Tuesday, February 19, 2013

Who Moved?

A married couple of 40 years are driving together on a long trip.  The husband is behind the wheel while the wife is up against the passenger side window watching the scenery.  The husband brakes the car at a stop light.  Through the window, he can see a young couple in the car in front of him.  The young couple is sitting close together and they have their arms around one another.  

“Will you look at that?” said the husband.

The wife looks at the couple in the other car and comments, “That’s nice.  Why aren’t we like that anymore?”

The husband replies, “Who moved?”

I heard this joke at church on Sunday and while the priest was not talking about politics, my mind drifted that way nonetheless.  It’s my curse.  This is the kind of joke Obama could tell to illustrate what has happened to the Republican Party over the past 4+ years.  In his version, it would be the GOP that has moved and it’s not funny.  It’s sad.

The Republicans used to support cap and trade legislation as recently as 2008, until Obama supported it.  Then they moved.  The Republicans used to support an individual mandate as recently as 2009, until Obama supported it.  Then they moved.  The Republicans used to support the DREAM Act, until Obama supported it.  Then they moved.  Being against Obama seems to be the only criterion for evaluating a policy position these days for the GOP.

The same play is being run when it comes to comprehensive immigration reform.  It is a fairly simple formula:

Step 1: Demonize the President for not leading and demand to see his plan.

Step 2: Once the President presents a plan, demonize him for being partisan and encroaching on Congress’ ability to get things done.

Step 3: See Step 1.

The GOP has called out Obama for not leading on immigration reform (even though he called on Congress to address the issue in every State of the Union of his Presidency).  This week, his reform plan leaked to the media, a plan pretty much exactly like the one John McCain championed in 2007.  The GOP was for it before they were against it.  
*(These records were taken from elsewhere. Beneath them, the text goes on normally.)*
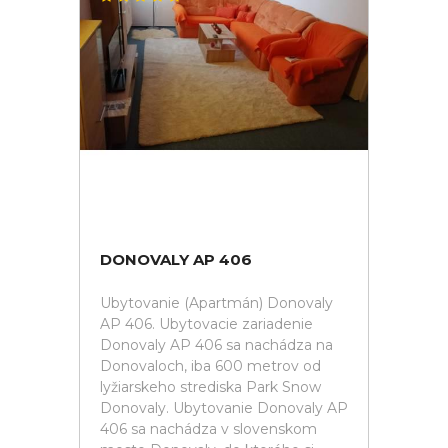
DONOVALY AP 406
Ubytovanie (Apartmán) Donovaly
AP 406. Ubytovacie zariadenie
Donovaly AP 406 sa nachádza na
Donovaloch, iba 600 metrov od
lyžiarskeho strediska Park Snow
Donovaly. Ubytovanie Donovaly AP
406 sa nachádza v slovenskom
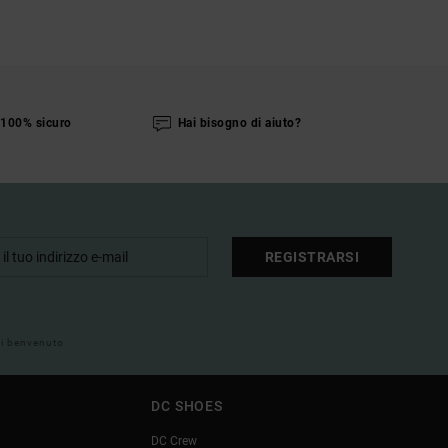
100% sicuro
Hai bisogno di aiuto?
REGISTRARSI
 di benvenuto
DC SHOES
DC Crew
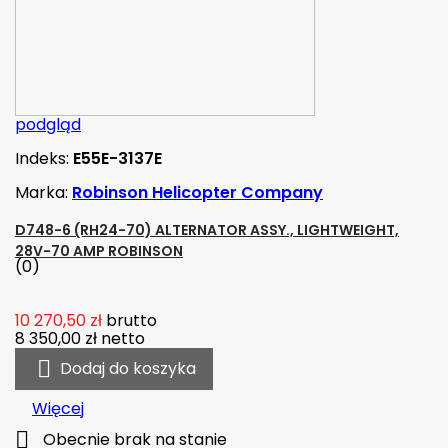
podgląd
Indeks:
E55E-3137E
Marka:
Robinson Helicopter Company
D748-6 (RH24-70) ALTERNATOR ASSY., LIGHTWEIGHT,
28V-70 AMP ROBINSON
(0)
10 270,50 zł
brutto
8 350,00 zł
netto

Dodaj do koszyka
Więcej

Obecnie brak na stanie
This release of the immigration outline in response to GOP Step 1 triggered GOP Step 2.  Sen. Mario Rubio called the President’s plan dead on arrival and that his “interference” in Congressional matters made a final agreement less likely.

For Obama, it’s the Kobayashi Maru, the no-win scenario (look it up).

Recent polls show that Republicans favor the President’s plan, but only when it is described without partisan attribution.  Add one variable - Obama’s name - and popularity of the plan for GOP voters drops almost 20 points.

I think the Republicans are the ones that have moved.  They have even moved when it comes to their Number One objective of the past 4 years.  Today, the GOP has vowed to limit Obama to a “two term Presidency”.  The difference is subtle, but it is a difference for their earlier plans. 

I don’t think that our political parties should act like newly in love teenagers, all cuddled up holding hands.  Both parties do enough of that with their real lovers, the major campaign donors.  I do think we can clearly identify who done the moving away though.

BONUS Material (as it relates to the subject of moving away):

I recommend a recent op-ed in the New York Times by conservative writer Ramesh Ponnuru.  He argues that the GOP needs to move away from Ronald Reagan, especially as it relates to dealing with policy issues 25 years after he left office.  Ponnuru reminds us that Reagan cut taxes at a time when the top rate was 70%; now it’s half of that. 

“In his first Inaugural Address, Reagan famously said that ‘government is not the solution to our problem; government is the problem.’ The less famous yet crucial beginning of that sentence was ‘in our present crisis.’ The question is whether conservatism revives by attending to today’s conditions, or becomes something withered and dead.”

Republicans, you can worship him if you like (he could give a very good speech, a skill you used to value, but then you moved), but stop worshipping the specific 1980s solutions for 21st century problems.